Nós usamos cookies e outras tecnologias semelhantes para melhorar a sua experiência em nossos serviços. Ao utilizar nossos serviços, você concorda com tal monitoramento. Informamos ainda que atualizamos nossa Política de Privacidade.
ACEITO
Linha do tempo: Relações entre humanos e os outros animais
Misticismo, Teocentrismo, Antropocentrismo, Biocentrismo
Categorias
Ética E Filosofia Moral, Direitos Dos Animais, Conservação Ambiental e Proteção, Natureza, Filosofia, Ciências Biológicas
Compartilhe este livro
Esta página foi vista 1573 vezes desde 18/04/2018
Versão
impressa
R$ 41,56
Valor total:
R$ 41,56
Valor total:
R$ 41,56
Este livro pode estar à venda na:
Sinopse

A construção da temática teve início em 2013, em um pré-projeto de conclusão de curso para a graduação na área de Ciências Biológicas. A princípio, o trabalho ainda conserva o objetivo inicial de um material educativo para escolas, sobre ética animal abolicionista.

A livro busca contextualizar as relações humanas com os outros animais ao longo da história, classificada em 5 grupos: relações naturais, místicas, teocêntricas, antropocêntricas e biocêntricas.

Os períodos mais antigos remetem-se às relações baseadas no instinto e na luta pela sobrevivência (presa e predador). Na Pré-História, em um tempo impreciso, é inserida a concepção de “alma e espírito”, resultando em novas relações, o que chamo de relações místicas. As crenças ficam complexas; nascem as religiões. As relações com os outros animais são modificadas, conforme a peculiaridade de cada religião (relações teocêntricas). No Cristianismo, por exemplo, o conceito de alma aos outros animais não era permitido. Os animais eram vistos como inferiores, brutos, criados por Deus para servir aos humanos. Segundo Morris, a ideia de que os animais não têm alma elimina a culpa nas relações cruéis. Chegando à Idade Moderna, os outros animais continuam sendo vistos como seres inferiores, irracionais, produtos, objetos e recursos naturais para servir aos humanos. O humano agora toma o lugar de Deus, como centro do universo (relações antropocêntricas). Na Idade Contemporânea, a ética e a moral não são limitadas ao benefício do humano e abraçam toda a biodiversidade, principalmente, os seres que possuem a capacidade de sentir dor.
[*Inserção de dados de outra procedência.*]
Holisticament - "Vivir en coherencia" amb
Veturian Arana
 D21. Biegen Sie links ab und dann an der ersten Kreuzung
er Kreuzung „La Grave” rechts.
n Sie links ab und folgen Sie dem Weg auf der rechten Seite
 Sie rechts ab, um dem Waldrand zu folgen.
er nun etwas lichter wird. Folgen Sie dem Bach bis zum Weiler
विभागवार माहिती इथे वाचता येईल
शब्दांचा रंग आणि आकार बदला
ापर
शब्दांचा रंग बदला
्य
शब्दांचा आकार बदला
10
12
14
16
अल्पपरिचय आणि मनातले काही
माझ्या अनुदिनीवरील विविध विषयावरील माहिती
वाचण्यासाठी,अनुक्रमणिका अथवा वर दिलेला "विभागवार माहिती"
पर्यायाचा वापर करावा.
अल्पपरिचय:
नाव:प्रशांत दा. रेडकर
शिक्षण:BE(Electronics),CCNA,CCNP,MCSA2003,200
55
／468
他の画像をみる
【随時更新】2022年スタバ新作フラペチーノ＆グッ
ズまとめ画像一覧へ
Essa classificação foi associada respectivamente à Pré-História (até 4000 a.C.), Idade Antiga (até 476 d.C.); Idade Média (até 1453 d.C); Idade Moderna (até 1789 d.C.) e Idade Contemporânea (dias atuais).
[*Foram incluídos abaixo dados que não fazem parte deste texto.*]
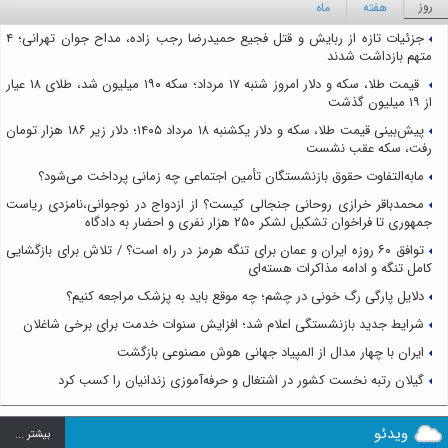
روز
هفته
ماه
جزئیات تازه از ربایش و قتل فجیع حمیدرضا رجب زاده، مداح جوان تهرانی؛ ۴
متهم بازداشت شدند
قیمت طلا، سکه و دلار امروز شنبه ۱۷ مرداد؛ سکه ۱۹۰ میلیون شد، طلای ۱۸ عیار
از ۱۹ میلیون گذشت
پیش‌بینی قیمت طلا، سکه و دلار یکشنبه ۱۸ مرداد ۱۴۰۵؛ دلار زیر ۱۸۶ هزار تومان
رفت، سکه عقب نشست
مابه‌التفاوت حقوق بازنشستگان تأمین اجتماعی چه زمانی پرداخت می‌شود؟
محمدباقر خرازی روحانی جنجالی کیست؟ از ازدواج در نوجوانی،نامزدی ریاست
جمهوری تا فراخوان تشکیل لشکر ۲۵۰ هزار نفری و احضار به دادگاه
توافق ۶۰ روزه ایران و عمان برای تنگه هرمز در راه است؟ / تلاش برای بازگشایی
کامل تنگه و ادامه مذاکرات هسته‌ای
دلایل پارگی رگ خونی در چشم؛ چه موقع باید به پزشک مراجعه کنیم؟
شرایط جدید بازنشستگی اعلام شد؛ افزایش سنوات خدمت برای برخی شاغلان
ایران با چهار مدال از المپیاد جهانی هوش مصنوعی بازگشت
گیلان رتبه نخست کشور در اشتغال و حرفه‌آموزی زندانیان را کسب کرد
ویدئو
بيشتر ...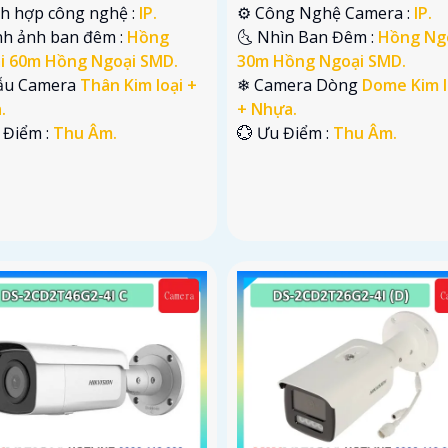
ch hợp công nghệ :
IP.
⚙ Công Nghệ Camera :
IP.
nh ảnh ban đêm :
Hồng
🌜 Nhìn Ban Đêm :
Hồng Ng
i 60m Hồng Ngoại SMD.
30m Hồng Ngoại SMD.
ẫu Camera
Thân Kim loại +
❄ Camera Dòng
Dome Kim l
.
+ Nhựa.
 Điểm :
Thu Âm.
️💮 Ưu Điểm :
Thu Âm.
No livro buscou-se demonstrar qual época está embasada determinada relação, argumento ou visão em relação aos outros animais. É possível ter uma melhor compreensão sobre a persistência humana na violência e na exploração dos outros animais.

Estamos na Idade Contemporânea. Será que nossas ações em relação aos outros animais correspondem ao nosso tempo?

Características
ISBN 978-85-924701-0-4
Número de páginas 118
Edição 1 (2018)
Formato A5 (148x210)
Acabamento Brochura c/ orelha
Coloração Preto e branco
Tipo de papel Offset 90g
Fale com o autor
Sérgio Augusto

Formado em Ciências Biológicas, com especialização em Bioética pela Universidade de Brasília (UNB).
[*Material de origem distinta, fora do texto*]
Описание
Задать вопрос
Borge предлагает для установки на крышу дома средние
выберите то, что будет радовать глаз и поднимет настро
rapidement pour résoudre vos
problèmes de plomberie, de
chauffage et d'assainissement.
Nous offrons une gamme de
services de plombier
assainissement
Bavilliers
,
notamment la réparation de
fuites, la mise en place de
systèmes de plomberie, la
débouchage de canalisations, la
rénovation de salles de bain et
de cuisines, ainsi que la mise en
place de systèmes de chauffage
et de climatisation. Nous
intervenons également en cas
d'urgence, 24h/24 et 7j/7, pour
Área de pesquisa Ética Animal Abolicionista.

Professor de Biologia e Ciências da rede pública de ensino.

Compositor e Baterista da herbivoria.com.br

Membro fundador da Frente de Libertação Animal Brasília/DF (FALA).

Vegano ativista desde 2008, pai da Ana Luiza e companheiro de vida de Andrezza e de mais de 20 felinos.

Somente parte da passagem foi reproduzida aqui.